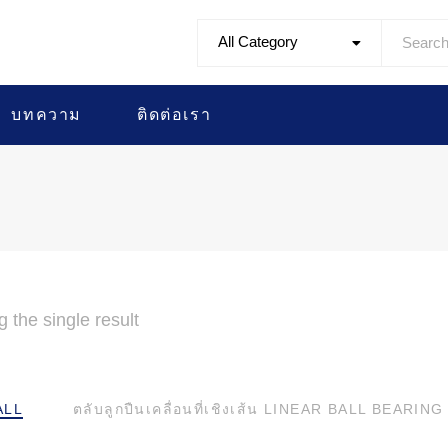
All Category
บทความ
ติดต่อเรา
 the single result
ALL
ตลับลูกปืนเคลื่อนที่เชิงเส้น LINEAR BALL BEARING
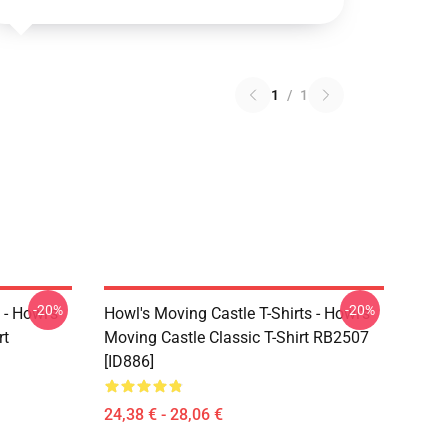
1
/
1
-20%
-20%
 - Howl's
Howl's Moving Castle T-Shirts - Howl's
rt
Moving Castle Classic T-Shirt RB2507
[ID886]
24,38 € - 28,06 €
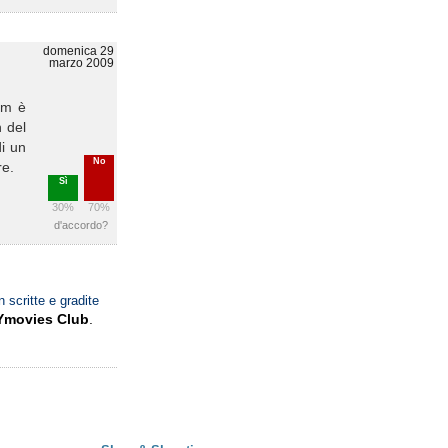
domenica 29
marzo 2009
ilm è
h del
di un
No
re.
Sì
30%
70%
d'accordo?
n scritte e gradite
Ymovies Club
.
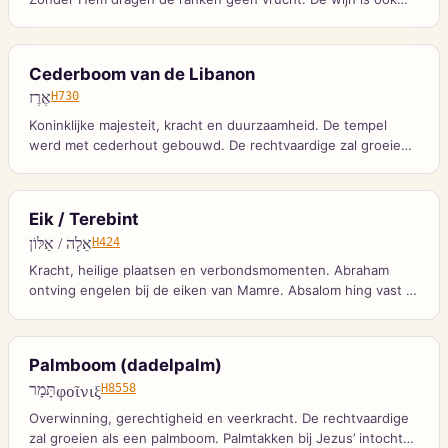
beeld van vreugde en verbondsbloed.
Cederboom van de Libanon
אֶרֶז
H730
Koninklijke majesteit, kracht en duurzaamheid. De tempel
werd met cederhout gebouwd. De rechtvaardige zal groeien
als een ceder op de Libanon.
Eik / Terebint
אֵלָה / אַלּוֹן
H424
Kracht, heilige plaatsen en verbondsmomenten. Abraham
ontving engelen bij de eiken van Mamre. Absalom hing vast in
een eik.
Palmboom (dadelpalm)
תָּמָר
φοῖνιξ
H8558
Overwinning, gerechtigheid en veerkracht. De rechtvaardige
zal groeien als een palmboom. Palmtakken bij Jezus’ intocht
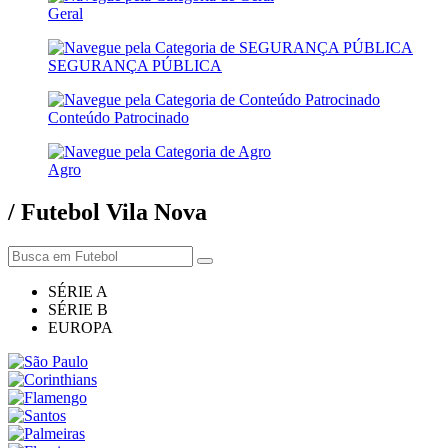
Geral
SEGURANÇA PÚBLICA
Conteúdo Patrocinado
Agro
/ Futebol Vila Nova
SÉRIE A
SÉRIE B
EUROPA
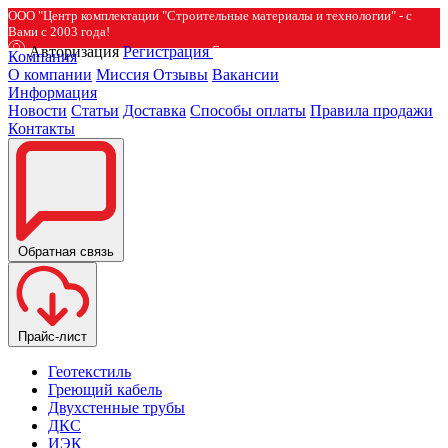
ООО "Центр комплектации "Строительные материалы и технологии" - с
Вами с 2003 года!
Авторизация
Регистрация
Компания
О компании
Миссия
Отзывы
Вакансии
Информация
Новости
Статьи
Доставка
Способы оплаты
Правила продажи
Контакты
Обратная связь
Прайс-лист
Геотекстиль
Греющий кабель
Двухстенные трубы
ДКС
ИЭК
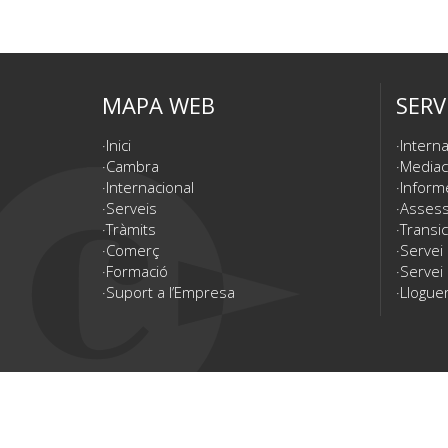
MAPA WEB
SERV
Inici
Interna
Cambra
Mediac
Internacional
Inform
Serveis
Assesso
Tràmits
Transic
Comerç
Servei
Formació
Servei 
Suport a l’Empresa
Lloguer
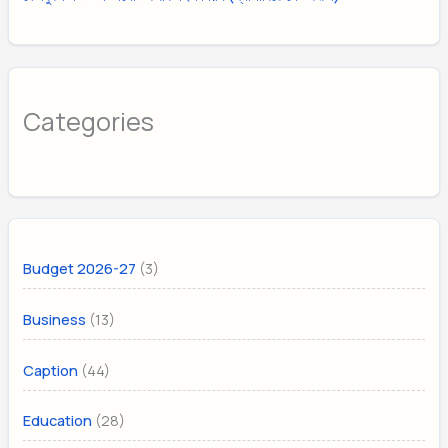
Categories
(3)
Budget 2026-27
(13)
Business
(44)
Caption
(28)
Education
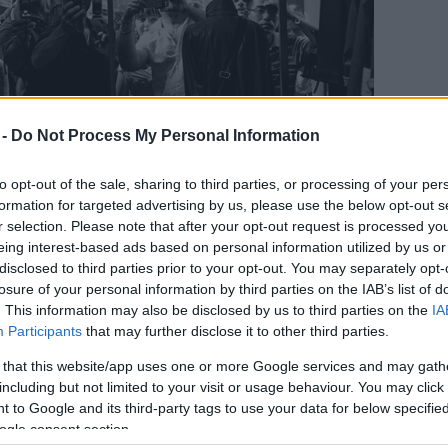
 -
Do Not Process My Personal Information
to opt-out of the sale, sharing to third parties, or processing of your per
formation for targeted advertising by us, please use the below opt-out s
 Lenny Kravitz / ostlicht.at
r selection. Please note that after your opt-out request is processed y
eing interest-based ads based on personal information utilized by us or
 Westlich fotóművészeti galériák alapítója és
disclosed to third parties prior to your opt-out. You may separately opt-
losure of your personal information by third parties on the IAB’s list of
ai készülékeket gyártó vállalat bécsi üzletének
. This information may also be disclosed by us to third parties on the
IA
, mikor Lenny Kravitz tavaly az osztrák fővárosba
Participants
that may further disclose it to other third parties.
 that this website/app uses one or more Google services and may gath
nyom úgy kezdődött, hogy először a gépek
including but not limited to your visit or usage behaviour. You may click 
rdekelni, teljesen lenyűgöztek" - nyilatkozott az
 to Google and its third-party tags to use your data for below specifi
k lapnak.
ogle consent section.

-----

Return every line in the records that includes the string "Moving".

• **TASK OUTPUT**:
Howl's Moving Castle T-Shirts - Howl's
Moving Castle Classic T-Shirt RB2507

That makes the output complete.